The coffee left much to be desired, but a meeting at Panera about this time two years ago changed everything.
It was with a guy I didn’t know well, and honestly, I’m not quite sure how we ended up meeting there that morning.
He’s a business coach, an older guy who has seen more stories unfold than I have.
I had a great gig, one most would be thrilled to do the rest of their lives. It wasn’t that I didn’t enjoy my job, I just craved something more.
And the turmoil of trying to be happy on the shore when I knew the ocean was where I wanted to be was eating me up.
Over a cup of very average coffee, I spilled my guts to this relative stranger.
I told him about our family dynamics, the marriage we were working on, the 5 kids we were parenting, this dream of a business of mine, and sometimes what felt like a disease of too many ideas.
He didn’t talk much, but when he did, he asked direct and profound questions.
Like a surgeon’s scalpel, he cut to the core of what was really happening.

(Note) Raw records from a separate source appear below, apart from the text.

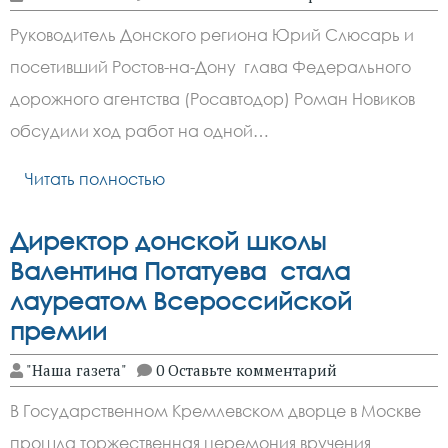
Руководитель Донского региона Юрий Слюсарь и
посетивший Ростов-на-Дону глава Федерального
дорожного агентства (Росавтодор) Роман Новиков
обсудили ход работ на одной…
Читать полностью
Директор донской школы
Валентина Потатуева
стала
лауреатом Всероссийской
премии
"Наша газета"
0 Оставьте комментарий
В Государственном Кремлевском дворце в Москве
прошла торжественная церемония вручения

In short, he helped me to see.
I was so consumed with worry (what if it won’t work), guilt (who’d quit this kind of job again), fear (what if the money doesn’t show up), that I needed a guide.
I still get chills thinking about what he told me after his line of questioning. It doesn’t happen often, but it felt like God was in that booth with us that morning, speaking.
After hearing about the prospect of the business and the longing for my marriage and family, he said with a quiet confidence,
“It’s time to go.”
The entire conversation up to that point felt like an effort by him to tune an old guitar. Each string close but not quite in harmony. Plucking around the edges until, boom, at last…it sounded perfect.
It was time to go.
Your story isn’t mine, and I’m certainly not qualified to give anonymous random life advice, but I imagine there’s an old guitar string of yours that is begging to be tuned.
An old friendship, a hobby, a new business venture, a hard conversation.
Who knows what?
Well, I bet you do.
It’s time to go.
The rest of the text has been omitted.